-- Opening Marker --

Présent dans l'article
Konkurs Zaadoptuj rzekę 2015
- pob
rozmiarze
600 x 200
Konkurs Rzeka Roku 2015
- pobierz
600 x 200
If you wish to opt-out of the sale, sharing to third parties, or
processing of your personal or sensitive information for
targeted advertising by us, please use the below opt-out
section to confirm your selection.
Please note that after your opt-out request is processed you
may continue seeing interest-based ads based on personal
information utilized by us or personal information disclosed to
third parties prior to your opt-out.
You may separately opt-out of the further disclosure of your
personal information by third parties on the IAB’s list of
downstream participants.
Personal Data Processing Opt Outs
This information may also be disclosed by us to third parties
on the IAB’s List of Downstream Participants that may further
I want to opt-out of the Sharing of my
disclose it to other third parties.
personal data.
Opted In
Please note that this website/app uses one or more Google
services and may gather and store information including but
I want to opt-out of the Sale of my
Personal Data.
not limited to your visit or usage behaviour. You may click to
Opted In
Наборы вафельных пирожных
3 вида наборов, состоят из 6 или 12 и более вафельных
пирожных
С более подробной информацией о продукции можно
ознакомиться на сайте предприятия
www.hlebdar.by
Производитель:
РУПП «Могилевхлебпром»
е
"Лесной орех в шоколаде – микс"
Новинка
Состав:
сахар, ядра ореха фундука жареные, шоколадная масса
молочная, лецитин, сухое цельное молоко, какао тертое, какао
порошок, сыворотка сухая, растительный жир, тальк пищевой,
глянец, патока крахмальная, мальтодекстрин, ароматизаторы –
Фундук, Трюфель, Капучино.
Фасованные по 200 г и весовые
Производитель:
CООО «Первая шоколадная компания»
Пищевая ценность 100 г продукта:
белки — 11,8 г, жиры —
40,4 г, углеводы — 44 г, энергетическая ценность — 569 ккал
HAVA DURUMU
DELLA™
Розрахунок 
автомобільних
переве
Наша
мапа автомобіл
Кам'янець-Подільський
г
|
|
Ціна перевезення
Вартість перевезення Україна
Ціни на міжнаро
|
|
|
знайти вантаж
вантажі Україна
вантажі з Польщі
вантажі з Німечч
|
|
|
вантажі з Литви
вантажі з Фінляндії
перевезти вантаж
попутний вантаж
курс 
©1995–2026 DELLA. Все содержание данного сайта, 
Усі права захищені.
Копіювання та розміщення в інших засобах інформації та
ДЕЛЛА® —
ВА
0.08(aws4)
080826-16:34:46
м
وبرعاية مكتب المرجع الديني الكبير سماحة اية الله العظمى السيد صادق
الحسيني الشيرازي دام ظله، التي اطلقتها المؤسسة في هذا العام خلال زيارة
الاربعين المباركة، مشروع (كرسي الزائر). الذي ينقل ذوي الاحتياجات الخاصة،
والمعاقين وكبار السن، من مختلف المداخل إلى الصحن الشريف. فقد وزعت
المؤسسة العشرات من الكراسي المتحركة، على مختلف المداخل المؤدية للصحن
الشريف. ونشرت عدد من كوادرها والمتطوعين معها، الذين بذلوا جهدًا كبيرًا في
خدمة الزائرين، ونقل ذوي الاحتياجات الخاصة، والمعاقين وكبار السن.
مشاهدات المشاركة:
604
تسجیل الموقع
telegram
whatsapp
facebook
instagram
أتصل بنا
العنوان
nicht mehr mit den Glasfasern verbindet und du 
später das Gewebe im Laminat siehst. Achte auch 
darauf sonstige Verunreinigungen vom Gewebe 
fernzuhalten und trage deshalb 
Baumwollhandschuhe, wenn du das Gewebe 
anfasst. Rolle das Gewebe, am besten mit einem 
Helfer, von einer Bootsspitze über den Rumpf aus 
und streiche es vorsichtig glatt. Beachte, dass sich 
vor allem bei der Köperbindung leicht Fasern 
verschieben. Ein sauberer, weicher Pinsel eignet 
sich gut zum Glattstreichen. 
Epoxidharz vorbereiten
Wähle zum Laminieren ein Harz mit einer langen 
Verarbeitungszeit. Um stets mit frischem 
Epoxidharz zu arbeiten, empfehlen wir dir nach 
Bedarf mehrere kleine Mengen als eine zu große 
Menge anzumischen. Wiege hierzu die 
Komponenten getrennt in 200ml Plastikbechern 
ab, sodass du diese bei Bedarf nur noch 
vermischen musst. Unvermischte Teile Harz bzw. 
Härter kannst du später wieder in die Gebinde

-- Closing Marker --

*Task brief:* Each record is to be retyped exactly as it appears.

*Solution:*
Présent dans l'article
Konkurs Zaadoptuj rzekę 2015
- pob
rozmiarze
600 x 200
Konkurs Rzeka Roku 2015
- pobierz
600 x 200
If you wish to opt-out of the sale, sharing to third parties, or
processing of your personal or sensitive information for
targeted advertising by us, please use the below opt-out
section to confirm your selection.
Please note that after your opt-out request is processed you
may continue seeing interest-based ads based on personal
information utilized by us or personal information disclosed to
third parties prior to your opt-out.
You may separately opt-out of the further disclosure of your
personal information by third parties on the IAB’s list of
downstream participants.
Personal Data Processing Opt Outs
This information may also be disclosed by us to third parties
on the IAB’s List of Downstream Participants that may further
I want to opt-out of the Sharing of my
disclose it to other third parties.
personal data.
Opted In
Please note that this website/app uses one or more Google
services and may gather and store information including but
I want to opt-out of the Sale of my
Personal Data.
not limited to your visit or usage behaviour. You may click to
Opted In
Наборы вафельных пирожных
3 вида наборов, состоят из 6 или 12 и более вафельных
пирожных
С более подробной информацией о продукции можно
ознакомиться на сайте предприятия
www.hlebdar.by
Производитель:
РУПП «Могилевхлебпром»
е
"Лесной орех в шоколаде – микс"
Новинка
Состав:
сахар, ядра ореха фундука жареные, шоколадная масса
молочная, лецитин, сухое цельное молоко, какао тертое, какао
порошок, сыворотка сухая, растительный жир, тальк пищевой,
глянец, патока крахмальная, мальтодекстрин, ароматизаторы –
Фундук, Трюфель, Капучино.
Фасованные по 200 г и весовые
Производитель:
CООО «Первая шоколадная компания»
Пищевая ценность 100 г продукта:
белки — 11,8 г, жиры —
40,4 г, углеводы — 44 г, энергетическая ценность — 569 ккал
HAVA DURUMU
DELLA™
Розрахунок 
автомобільних
переве
Наша
мапа автомобіл
Кам'янець-Подільський
г
|
|
Ціна перевезення
Вартість перевезення Україна
Ціни на міжнаро
|
|
|
знайти вантаж
вантажі Україна
вантажі з Польщі
вантажі з Німечч
|
|
|
вантажі з Литви
вантажі з Фінляндії
перевезти вантаж
попутний вантаж
курс 
©1995–2026 DELLA. Все содержание данного сайта, 
Усі права захищені.
Копіювання та розміщення в інших засобах інформації та
ДЕЛЛА® —
ВА
0.08(aws4)
080826-16:34:46
м
وبرعاية مكتب المرجع الديني الكبير سماحة اية الله العظمى السيد صادق
الحسيني الشيرازي دام ظله، التي اطلقتها المؤسسة في هذا العام خلال زيارة
الاربعين المباركة، مشروع (كرسي الزائر). الذي ينقل ذوي الاحتياجات الخاصة،
والمعاقين وكبار السن، من مختلف المداخل إلى الصحن الشريف. فقد وزعت
المؤسسة العشرات من الكراسي المتحركة، على مختلف المداخل المؤدية للصحن
الشريف. ونشرت عدد من كوادرها والمتطوعين معها، الذين بذلوا جهدًا كبيرًا في
خدمة الزائرين، ونقل ذوي الاحتياجات الخاصة، والمعاقين وكبار السن.
مشاهدات المشاركة:
604
تسجیل الموقع
telegram
whatsapp
facebook
instagram
أتصل بنا
العنوان
nicht mehr mit den Glasfasern verbindet und du 
später das Gewebe im Laminat siehst. Achte auch 
darauf sonstige Verunreinigungen vom Gewebe 
fernzuhalten und trage deshalb 
Baumwollhandschuhe, wenn du das Gewebe 
anfasst. Rolle das Gewebe, am besten mit einem 
Helfer, von einer Bootsspitze über den Rumpf aus 
und streiche es vorsichtig glatt. Beachte, dass sich 
vor allem bei der Köperbindung leicht Fasern 
verschieben. Ein sauberer, weicher Pinsel eignet 
sich gut zum Glattstreichen. 
Epoxidharz vorbereiten
Wähle zum Laminieren ein Harz mit einer langen 
Verarbeitungszeit. Um stets mit frischem 
Epoxidharz zu arbeiten, empfehlen wir dir nach 
Bedarf mehrere kleine Mengen als eine zu große 
Menge anzumischen. Wiege hierzu die 
Komponenten getrennt in 200ml Plastikbechern 
ab, sodass du diese bei Bedarf nur noch 
vermischen musst. Unvermischte Teile Harz bzw. 
Härter kannst du später wieder in die Gebinde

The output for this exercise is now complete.